Once the tournament begins some great laughs come from Gary Cole and Jason Bateman as commentators broadcasting the games on ESPN 8…. ‘The Ocho’! Cole is hysterical and kills me everytime with his straight-faced color commentary. Everytime I hear him say “right here on The Ocho” I keep wishing it was a real channel!
The tournament is peppered with bizarre teams ranging from the bearded lumberjacks to a diaper-wearing Japanese team called the Kamikazes. I especially love some of the sincerity and seriousness of the referee. I’m not sure if many audience members find him giving Stiller a court misconduct warning while waving some kind of tassel in his face as funny as I do though.
Dodgeball might not be for everyone, but I find it one of the few comedies that have come out of ‘The Frat Pack’ group of movies that I genuinely find very funny. Another thing that I think sets it apart from most comedies that we’ve seen in the last ten years or so is that it doesn’t rely on gross out gags or toilet humor to get its laughs. It’s pretty inoffensive stuff.
Sure there’s Long getting pounded in the face with a wrench and Root being hit by cars, but that’s more cartoony than real. Dodgeball almost plays like a throwback comedy from twenty, thirty years ago before ‘offensive’ and ‘vulgarity’ became equated with humor. It’s kind of funny me saying that about a movie where Torn utters the phrase, “You’re about as useful as a poopy flavored lollypop”. But at least here you won’t see any one racing to the bathroom with a case of diarrhea.

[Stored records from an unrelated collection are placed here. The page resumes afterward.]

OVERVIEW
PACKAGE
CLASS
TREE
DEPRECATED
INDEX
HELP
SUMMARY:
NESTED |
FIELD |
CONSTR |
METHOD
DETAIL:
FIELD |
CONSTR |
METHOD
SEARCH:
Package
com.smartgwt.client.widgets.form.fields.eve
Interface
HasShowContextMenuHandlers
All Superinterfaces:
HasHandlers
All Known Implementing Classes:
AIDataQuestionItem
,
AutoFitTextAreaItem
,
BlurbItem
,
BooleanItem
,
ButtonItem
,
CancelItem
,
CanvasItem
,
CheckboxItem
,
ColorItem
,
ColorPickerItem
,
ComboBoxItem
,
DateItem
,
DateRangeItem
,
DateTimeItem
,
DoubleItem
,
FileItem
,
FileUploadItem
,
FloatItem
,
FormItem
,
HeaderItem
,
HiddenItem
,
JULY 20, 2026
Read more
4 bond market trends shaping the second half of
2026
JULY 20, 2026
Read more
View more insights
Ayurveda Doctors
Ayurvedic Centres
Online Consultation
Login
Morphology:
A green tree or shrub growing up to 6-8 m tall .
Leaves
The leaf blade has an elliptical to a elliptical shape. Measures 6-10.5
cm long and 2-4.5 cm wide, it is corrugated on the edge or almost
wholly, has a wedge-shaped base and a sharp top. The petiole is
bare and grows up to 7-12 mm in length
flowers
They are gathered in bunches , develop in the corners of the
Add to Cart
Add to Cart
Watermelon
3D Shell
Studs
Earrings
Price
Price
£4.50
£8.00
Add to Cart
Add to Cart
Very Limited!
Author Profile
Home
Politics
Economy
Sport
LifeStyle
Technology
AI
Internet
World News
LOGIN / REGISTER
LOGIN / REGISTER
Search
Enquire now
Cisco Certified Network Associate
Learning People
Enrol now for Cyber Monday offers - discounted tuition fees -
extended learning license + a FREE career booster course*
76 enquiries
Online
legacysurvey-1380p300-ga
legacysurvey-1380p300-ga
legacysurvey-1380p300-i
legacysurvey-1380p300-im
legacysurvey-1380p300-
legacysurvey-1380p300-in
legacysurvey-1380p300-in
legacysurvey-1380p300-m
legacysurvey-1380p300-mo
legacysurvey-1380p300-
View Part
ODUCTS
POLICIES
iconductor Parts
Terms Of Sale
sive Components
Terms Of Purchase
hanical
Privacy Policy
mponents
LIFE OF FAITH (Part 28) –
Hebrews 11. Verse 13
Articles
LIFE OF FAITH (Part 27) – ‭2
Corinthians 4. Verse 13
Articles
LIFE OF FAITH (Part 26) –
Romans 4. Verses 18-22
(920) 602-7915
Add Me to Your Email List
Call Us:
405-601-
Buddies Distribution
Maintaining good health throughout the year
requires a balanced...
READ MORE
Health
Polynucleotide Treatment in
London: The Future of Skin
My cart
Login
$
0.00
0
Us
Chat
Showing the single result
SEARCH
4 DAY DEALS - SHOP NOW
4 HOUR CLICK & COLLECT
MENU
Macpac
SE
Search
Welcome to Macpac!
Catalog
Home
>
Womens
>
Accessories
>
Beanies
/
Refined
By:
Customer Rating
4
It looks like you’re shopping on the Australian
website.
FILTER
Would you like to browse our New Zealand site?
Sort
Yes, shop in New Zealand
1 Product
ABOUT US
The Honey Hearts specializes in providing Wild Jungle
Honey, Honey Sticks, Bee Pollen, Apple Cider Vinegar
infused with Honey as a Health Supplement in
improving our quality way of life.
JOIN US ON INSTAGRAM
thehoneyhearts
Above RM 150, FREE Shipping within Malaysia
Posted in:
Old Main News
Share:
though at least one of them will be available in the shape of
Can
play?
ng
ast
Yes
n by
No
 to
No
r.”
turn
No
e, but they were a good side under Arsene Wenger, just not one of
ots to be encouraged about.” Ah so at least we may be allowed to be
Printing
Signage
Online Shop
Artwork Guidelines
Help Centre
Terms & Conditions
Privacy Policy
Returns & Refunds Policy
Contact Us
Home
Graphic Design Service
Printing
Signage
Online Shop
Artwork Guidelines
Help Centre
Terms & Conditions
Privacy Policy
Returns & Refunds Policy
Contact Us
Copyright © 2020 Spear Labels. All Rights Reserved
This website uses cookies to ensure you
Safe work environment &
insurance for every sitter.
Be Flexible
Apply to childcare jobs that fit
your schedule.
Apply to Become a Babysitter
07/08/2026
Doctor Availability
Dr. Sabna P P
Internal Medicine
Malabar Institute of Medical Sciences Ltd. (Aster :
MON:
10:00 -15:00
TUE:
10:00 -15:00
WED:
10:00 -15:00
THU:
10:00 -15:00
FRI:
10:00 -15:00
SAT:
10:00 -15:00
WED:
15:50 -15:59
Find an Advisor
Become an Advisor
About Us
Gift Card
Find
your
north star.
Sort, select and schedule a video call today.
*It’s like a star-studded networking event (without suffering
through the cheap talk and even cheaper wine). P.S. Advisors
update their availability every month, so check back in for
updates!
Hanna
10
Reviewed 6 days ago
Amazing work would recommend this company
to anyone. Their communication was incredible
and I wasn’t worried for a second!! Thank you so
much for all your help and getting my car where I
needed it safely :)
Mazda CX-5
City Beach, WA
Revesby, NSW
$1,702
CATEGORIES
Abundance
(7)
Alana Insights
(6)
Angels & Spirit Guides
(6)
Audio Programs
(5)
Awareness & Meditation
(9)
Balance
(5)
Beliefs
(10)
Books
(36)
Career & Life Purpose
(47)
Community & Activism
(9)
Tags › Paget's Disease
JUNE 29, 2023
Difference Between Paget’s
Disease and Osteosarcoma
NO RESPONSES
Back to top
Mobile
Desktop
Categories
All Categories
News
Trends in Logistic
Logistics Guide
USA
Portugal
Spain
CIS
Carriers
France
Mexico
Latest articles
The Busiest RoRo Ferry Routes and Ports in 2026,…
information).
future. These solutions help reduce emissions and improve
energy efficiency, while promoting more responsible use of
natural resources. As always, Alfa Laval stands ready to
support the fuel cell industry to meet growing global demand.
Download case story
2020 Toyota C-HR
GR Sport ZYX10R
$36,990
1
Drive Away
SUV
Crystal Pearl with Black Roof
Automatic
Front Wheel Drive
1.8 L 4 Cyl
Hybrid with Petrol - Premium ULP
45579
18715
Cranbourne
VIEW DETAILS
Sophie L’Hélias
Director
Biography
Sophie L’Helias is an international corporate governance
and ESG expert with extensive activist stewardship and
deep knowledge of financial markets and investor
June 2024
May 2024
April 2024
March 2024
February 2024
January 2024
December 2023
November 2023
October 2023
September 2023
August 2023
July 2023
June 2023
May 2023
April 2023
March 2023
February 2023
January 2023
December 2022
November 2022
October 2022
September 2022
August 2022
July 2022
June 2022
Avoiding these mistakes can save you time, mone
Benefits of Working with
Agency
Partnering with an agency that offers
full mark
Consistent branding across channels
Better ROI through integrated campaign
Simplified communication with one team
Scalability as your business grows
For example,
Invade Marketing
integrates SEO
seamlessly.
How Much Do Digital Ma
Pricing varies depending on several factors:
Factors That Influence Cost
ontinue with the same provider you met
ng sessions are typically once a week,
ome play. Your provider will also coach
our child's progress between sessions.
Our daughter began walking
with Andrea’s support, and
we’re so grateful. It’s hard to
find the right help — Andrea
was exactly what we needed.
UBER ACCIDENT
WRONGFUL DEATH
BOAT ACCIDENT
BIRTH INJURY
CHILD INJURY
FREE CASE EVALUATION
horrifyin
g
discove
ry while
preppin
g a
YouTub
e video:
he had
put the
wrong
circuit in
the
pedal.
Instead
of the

There’s been rumors that Dodgeball 2 might be in the planning stages. Somehow mortal enemies La Fleur and White have to team-up on the dodgeball stage to defeat a shared enemy or something.
I was somewhat surprised to read that. It’s certainly not Vaughn or Stiller’s biggest hit and now ten years on I would have thought the demand for anyone wanting to continue the dodgeball saga would have died. But I guess with their recent films not doing the box office they were once both known for the idea of reteaming for more throwing rubber balls sounds like it could be a good idea.
If it happens or not I don’t think it much matters. Dodgeball is a perfect standalone goofy little film and is still just as funny as when I first saw it ten years ago.